Ce qui distingue son regard, c'est l'absence de romantisation. La précarité, l'exil, la débrouille ne deviennent jamais des emblèmes héroïques. Ils restent ce qu'ils sont : des états de contrainte, de fatigue et d'improvisation forcée. Dans le contexte de la Suède, cette approche est particulièrement intéressante, parce qu'elle fissure l'image d'un espace nordique supposément stabilisé, transparent à lui même, bien administré. Sandvik filme au contraire les sous sols du modèle, les circuits de relégation et les vies maintenues dans une visibilité minimale, sauf quand elles deviennent utiles à une chaîne de profit.
Le plus fort, sans doute, est sa manière d'organiser le malaise. Le film avance par pression continue, par accumulation de menaces concrètes, sans dépendre d'un spectaculaire appuyé. Cette retenue donne à son cinéma une parenté évidente avec le Thriller et même, par endroits, avec une certaine Horreur contemporaine. Non parce qu'un monstre surgirait, mais parce que le monde social lui-même se comporte comme une machine de prédation. Les couloirs, les véhicules, les espaces provisoires deviennent des pièges à ciel fermé. L'angoisse naît d'une infrastructure, pas d'un effet.
Sandvik comprend également très bien ce que le corps porte de mémoire immédiate. Ses personnages n'expliquent pas tout. Ils traversent, encaissent, calculent, cèdent parfois. Le cinéma se charge alors de montrer ce que les mots n'ont plus l'énergie de formuler. Cette économie du dialogue et cette attention à la présence physique donnent à son travail une densité qui dépasse le seul commentaire social. On n'assiste pas à une thèse incarnée. On éprouve une condition.
Inscrite dans les Années 2020, Carolina Sandvik rejoint une constellation de cinéastes européens qui utilisent le genre comme outil de lecture des nouvelles brutalités administrées. Son geste est d'autant plus juste qu'il évite l'emphase. Elle ne surligne pas l'inhumanité des systèmes. Elle montre simplement comment ils organisent l'espace, le temps et la peur. Cette simplicité est redoutable.

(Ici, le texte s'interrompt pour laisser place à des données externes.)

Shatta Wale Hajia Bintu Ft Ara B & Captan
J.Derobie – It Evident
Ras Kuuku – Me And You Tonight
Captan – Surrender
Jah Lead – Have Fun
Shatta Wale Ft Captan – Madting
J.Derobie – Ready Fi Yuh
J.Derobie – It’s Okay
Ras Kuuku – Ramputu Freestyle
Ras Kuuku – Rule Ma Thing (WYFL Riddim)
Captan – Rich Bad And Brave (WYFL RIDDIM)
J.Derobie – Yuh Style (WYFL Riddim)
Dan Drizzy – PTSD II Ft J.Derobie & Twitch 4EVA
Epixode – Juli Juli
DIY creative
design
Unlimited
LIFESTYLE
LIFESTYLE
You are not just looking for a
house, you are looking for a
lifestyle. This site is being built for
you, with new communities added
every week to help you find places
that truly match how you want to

Dans une base comme CaSTV, Sandvik occupe une place précieuse parce qu'elle rappelle qu'une angoisse très contemporaine naît souvent du contact entre des corps vulnérables et des structures impersonnelles. Son cinéma n'a pas besoin d'ajouter de l'horreur au monde. Il lui suffit de regarder de près la manière dont le monde contemporain trie, transporte, enferme et exploite. De cette lucidité naît une tension persistante, une sensation de cauchemar éveillé qui ne tient pas au fantastique visible, mais à la normalité déjà monstrueuse de certains dispositifs sociaux. Carolina Sandvik filme cette normalité avec une dureté précise, sans fétichisme, et c'est ce qui la rend importante.